What follows is a set of entries; retype all of them exactly.
Entries provided START
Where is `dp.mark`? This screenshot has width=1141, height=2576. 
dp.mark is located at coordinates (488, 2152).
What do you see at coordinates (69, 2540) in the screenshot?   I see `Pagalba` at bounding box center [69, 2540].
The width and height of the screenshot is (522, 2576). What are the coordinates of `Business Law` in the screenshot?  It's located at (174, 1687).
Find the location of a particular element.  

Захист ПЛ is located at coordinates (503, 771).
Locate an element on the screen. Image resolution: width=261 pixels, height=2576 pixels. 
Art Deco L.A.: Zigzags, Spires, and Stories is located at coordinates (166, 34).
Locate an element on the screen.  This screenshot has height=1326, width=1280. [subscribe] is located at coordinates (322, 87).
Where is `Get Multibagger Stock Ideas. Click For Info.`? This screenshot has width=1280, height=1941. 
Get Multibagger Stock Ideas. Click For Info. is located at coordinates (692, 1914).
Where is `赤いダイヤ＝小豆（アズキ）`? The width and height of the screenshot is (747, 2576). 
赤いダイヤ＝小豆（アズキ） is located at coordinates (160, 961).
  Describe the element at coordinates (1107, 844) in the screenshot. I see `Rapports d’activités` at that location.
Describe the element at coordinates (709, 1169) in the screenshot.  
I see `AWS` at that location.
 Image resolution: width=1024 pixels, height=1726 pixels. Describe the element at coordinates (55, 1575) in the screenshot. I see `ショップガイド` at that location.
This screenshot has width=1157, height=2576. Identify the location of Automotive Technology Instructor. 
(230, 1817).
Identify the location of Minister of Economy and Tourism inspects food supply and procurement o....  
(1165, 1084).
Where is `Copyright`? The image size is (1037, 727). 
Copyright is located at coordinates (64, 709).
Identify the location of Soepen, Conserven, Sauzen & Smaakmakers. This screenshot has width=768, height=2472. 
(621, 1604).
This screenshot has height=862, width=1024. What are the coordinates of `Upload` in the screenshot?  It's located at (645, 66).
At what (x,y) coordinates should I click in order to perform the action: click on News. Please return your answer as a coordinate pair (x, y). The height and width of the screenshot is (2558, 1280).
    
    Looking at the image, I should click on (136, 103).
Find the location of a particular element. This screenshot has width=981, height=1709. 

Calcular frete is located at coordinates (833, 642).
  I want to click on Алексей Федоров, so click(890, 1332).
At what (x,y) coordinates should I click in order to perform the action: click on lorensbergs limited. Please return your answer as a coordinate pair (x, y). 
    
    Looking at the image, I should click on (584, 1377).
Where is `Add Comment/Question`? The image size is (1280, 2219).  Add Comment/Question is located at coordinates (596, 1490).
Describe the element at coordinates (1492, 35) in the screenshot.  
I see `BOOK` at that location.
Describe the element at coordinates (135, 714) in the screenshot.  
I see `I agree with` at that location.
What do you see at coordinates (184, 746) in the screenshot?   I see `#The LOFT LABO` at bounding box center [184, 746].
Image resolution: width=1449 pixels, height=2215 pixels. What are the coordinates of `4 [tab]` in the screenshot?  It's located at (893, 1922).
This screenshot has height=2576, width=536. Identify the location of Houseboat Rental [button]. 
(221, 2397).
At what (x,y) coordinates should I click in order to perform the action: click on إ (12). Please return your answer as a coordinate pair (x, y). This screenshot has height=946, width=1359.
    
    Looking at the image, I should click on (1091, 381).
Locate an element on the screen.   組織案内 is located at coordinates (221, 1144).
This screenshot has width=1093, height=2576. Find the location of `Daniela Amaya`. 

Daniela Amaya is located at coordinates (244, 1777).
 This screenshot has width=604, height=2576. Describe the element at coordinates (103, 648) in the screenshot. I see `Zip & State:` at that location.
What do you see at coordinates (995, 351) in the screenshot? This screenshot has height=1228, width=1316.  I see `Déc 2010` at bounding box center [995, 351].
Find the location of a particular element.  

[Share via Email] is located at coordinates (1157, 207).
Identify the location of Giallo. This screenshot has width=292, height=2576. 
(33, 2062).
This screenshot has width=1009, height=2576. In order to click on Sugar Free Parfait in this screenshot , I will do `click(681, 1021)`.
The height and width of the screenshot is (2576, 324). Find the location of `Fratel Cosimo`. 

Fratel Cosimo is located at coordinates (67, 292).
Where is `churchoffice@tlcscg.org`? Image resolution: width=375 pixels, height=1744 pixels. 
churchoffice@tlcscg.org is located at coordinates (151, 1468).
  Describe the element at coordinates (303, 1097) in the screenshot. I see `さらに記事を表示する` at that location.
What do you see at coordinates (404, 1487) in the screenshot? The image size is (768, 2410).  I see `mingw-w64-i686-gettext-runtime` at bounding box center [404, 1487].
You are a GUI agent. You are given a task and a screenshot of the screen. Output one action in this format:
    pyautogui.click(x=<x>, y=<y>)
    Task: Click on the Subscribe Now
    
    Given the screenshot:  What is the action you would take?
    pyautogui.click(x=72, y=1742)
Entries provided END
§ Solution for this task
Where is `dp.mark`? This screenshot has width=1141, height=2576. 
dp.mark is located at coordinates (488, 2152).
What do you see at coordinates (69, 2540) in the screenshot?   I see `Pagalba` at bounding box center [69, 2540].
The width and height of the screenshot is (522, 2576). What are the coordinates of `Business Law` in the screenshot?  It's located at (174, 1687).
Find the location of a particular element.  

Захист ПЛ is located at coordinates (503, 771).
Locate an element on the screen. Image resolution: width=261 pixels, height=2576 pixels. 
Art Deco L.A.: Zigzags, Spires, and Stories is located at coordinates (166, 34).
Locate an element on the screen.  This screenshot has height=1326, width=1280. [subscribe] is located at coordinates (322, 87).
Where is `Get Multibagger Stock Ideas. Click For Info.`? This screenshot has width=1280, height=1941. 
Get Multibagger Stock Ideas. Click For Info. is located at coordinates (692, 1914).
Where is `赤いダイヤ＝小豆（アズキ）`? The width and height of the screenshot is (747, 2576). 
赤いダイヤ＝小豆（アズキ） is located at coordinates (160, 961).
  Describe the element at coordinates (1107, 844) in the screenshot. I see `Rapports d’activités` at that location.
Describe the element at coordinates (709, 1169) in the screenshot.  
I see `AWS` at that location.
 Image resolution: width=1024 pixels, height=1726 pixels. Describe the element at coordinates (55, 1575) in the screenshot. I see `ショップガイド` at that location.
This screenshot has width=1157, height=2576. Identify the location of Automotive Technology Instructor. 
(230, 1817).
Identify the location of Minister of Economy and Tourism inspects food supply and procurement o....  
(1165, 1084).
Where is `Copyright`? The image size is (1037, 727). 
Copyright is located at coordinates (64, 709).
Identify the location of Soepen, Conserven, Sauzen & Smaakmakers. This screenshot has width=768, height=2472. 
(621, 1604).
This screenshot has height=862, width=1024. What are the coordinates of `Upload` in the screenshot?  It's located at (645, 66).
At what (x,y) coordinates should I click in order to perform the action: click on News. Please return your answer as a coordinate pair (x, y). The height and width of the screenshot is (2558, 1280).
    
    Looking at the image, I should click on (136, 103).
Find the location of a particular element. This screenshot has width=981, height=1709. 

Calcular frete is located at coordinates (833, 642).
  I want to click on Алексей Федоров, so click(890, 1332).
At what (x,y) coordinates should I click in order to perform the action: click on lorensbergs limited. Please return your answer as a coordinate pair (x, y). 
    
    Looking at the image, I should click on (584, 1377).
Where is `Add Comment/Question`? The image size is (1280, 2219).  Add Comment/Question is located at coordinates (596, 1490).
Describe the element at coordinates (1492, 35) in the screenshot.  
I see `BOOK` at that location.
Describe the element at coordinates (135, 714) in the screenshot.  
I see `I agree with` at that location.
What do you see at coordinates (184, 746) in the screenshot?   I see `#The LOFT LABO` at bounding box center [184, 746].
Image resolution: width=1449 pixels, height=2215 pixels. What are the coordinates of `4 [tab]` in the screenshot?  It's located at (893, 1922).
This screenshot has height=2576, width=536. Identify the location of Houseboat Rental [button]. 
(221, 2397).
At what (x,y) coordinates should I click in order to perform the action: click on إ (12). Please return your answer as a coordinate pair (x, y). This screenshot has height=946, width=1359.
    
    Looking at the image, I should click on (1091, 381).
Locate an element on the screen.   組織案内 is located at coordinates (221, 1144).
This screenshot has width=1093, height=2576. Find the location of `Daniela Amaya`. 

Daniela Amaya is located at coordinates (244, 1777).
 This screenshot has width=604, height=2576. Describe the element at coordinates (103, 648) in the screenshot. I see `Zip & State:` at that location.
What do you see at coordinates (995, 351) in the screenshot? This screenshot has height=1228, width=1316.  I see `Déc 2010` at bounding box center [995, 351].
Find the location of a particular element.  

[Share via Email] is located at coordinates (1157, 207).
Identify the location of Giallo. This screenshot has width=292, height=2576. 
(33, 2062).
This screenshot has width=1009, height=2576. In order to click on Sugar Free Parfait in this screenshot , I will do `click(681, 1021)`.
The height and width of the screenshot is (2576, 324). Find the location of `Fratel Cosimo`. 

Fratel Cosimo is located at coordinates (67, 292).
Where is `churchoffice@tlcscg.org`? Image resolution: width=375 pixels, height=1744 pixels. 
churchoffice@tlcscg.org is located at coordinates (151, 1468).
  Describe the element at coordinates (303, 1097) in the screenshot. I see `さらに記事を表示する` at that location.
What do you see at coordinates (404, 1487) in the screenshot? The image size is (768, 2410).  I see `mingw-w64-i686-gettext-runtime` at bounding box center [404, 1487].
You are a GUI agent. You are given a task and a screenshot of the screen. Output one action in this format:
    pyautogui.click(x=<x>, y=<y>)
    Task: Click on the Subscribe Now
    
    Given the screenshot:  What is the action you would take?
    pyautogui.click(x=72, y=1742)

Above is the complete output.